Posted 8 November 2017

For some people outside of the United States, their desire to visit America is aroused by an encounter with a beloved movie, book or pop singer. It was different for Sudan’s Ayman Ahmed. For him, it was all about arboviruses. More specifically, it was his desire to join the American Committee on Arthropod-Borne Viruses and sit in on presentations by committee members at TropMed17.
 
Ahmed, who is studying at the Institute of Endemic Diseases at the University of Khartoum, initially was focused on malaria vectors in Sudan, and he’s still doing some research on insecticide resistance in mosquitoes. But he said a field study to eastern Sudan several years ago to investigate an outbreak of dengue drew his interest to arboviruses, and that’s where he wants to stake his claim as a scientist.  
 
Last year he was awarded a research fellowship with the Wellcome Trust that included a limited amount of funds for travel.
 
“I convinced them to let me come to Baltimore for the ASTMH annual meeting because I felt it could have a huge impact on my career,” Ahmed said. “From the first day here, I knew it was worth it.
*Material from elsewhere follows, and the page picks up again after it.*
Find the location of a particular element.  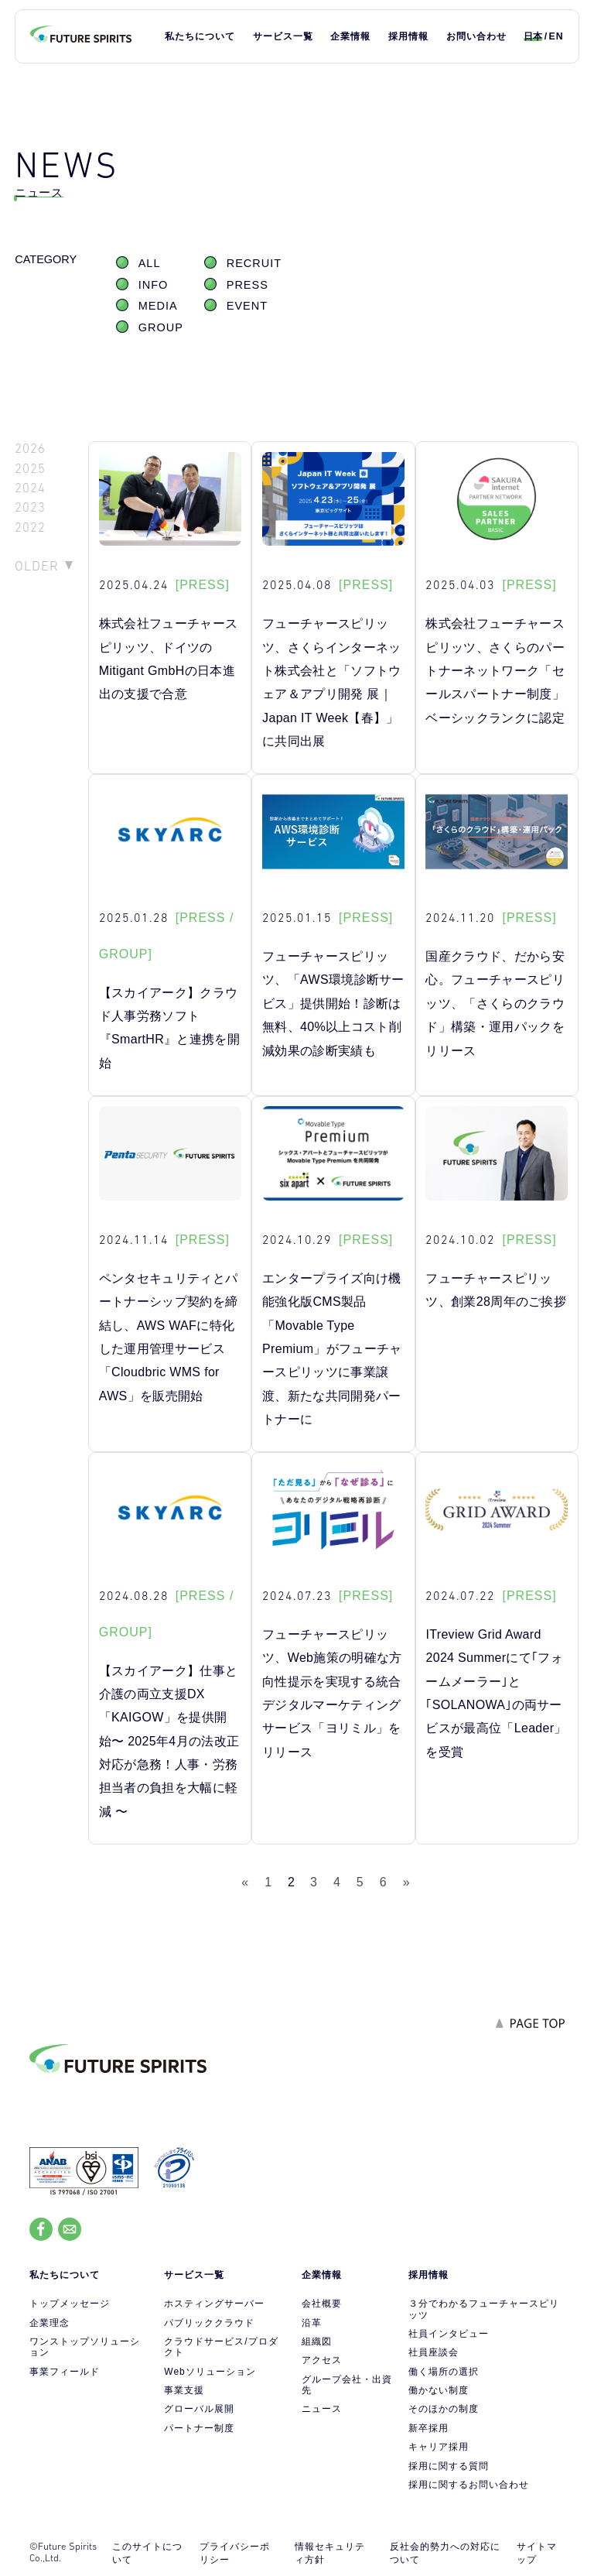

And I will do whatever it takes to come back and present my work next year in New Orleans (site of TropMed18).”
 
Among his interests are dengue, which recently appeared for the first time, he said, in western Sudan. Ahmed said the disease might have been imported from UN forces who have been serving as peacekeepers in war-torn Darfur, or from laborers from dengue-endemic countries who have come to work in gold mines in the region.
 
“Maybe it’s because the local population there is dengue-naïve, but one of the interesting things about the outbreak is that many of the cases are presenting with hemorrhagic fever,” he said.
 
Ahmed said Sudanese also are at risk of yellow fever, Rift Valley fever and chikungunya, along with several other mosquito-borne, tick-borne and fly-borne diseases.
 
“Whatever is vector borne, you name it and it’s probably there,” he said. “Myself, I’ve had malaria several times, and I’ve had leishmaniasis and dengue.”
 
Ahmed would like to spend more time probing outbreaks of Rift Valley fever, not only for its danger to humans but also because even low levels of infection in cattle can cause miscarriage. That’s a problem, he said, because livestock exports from Sudan to the Middle East are an important source of income for many people in Sudan.
 
“This is why I want to be working in arboviruses,” he said. “Not just because it’s an interesting career, but also because I can work to establish public health programs that can help control these diseases.”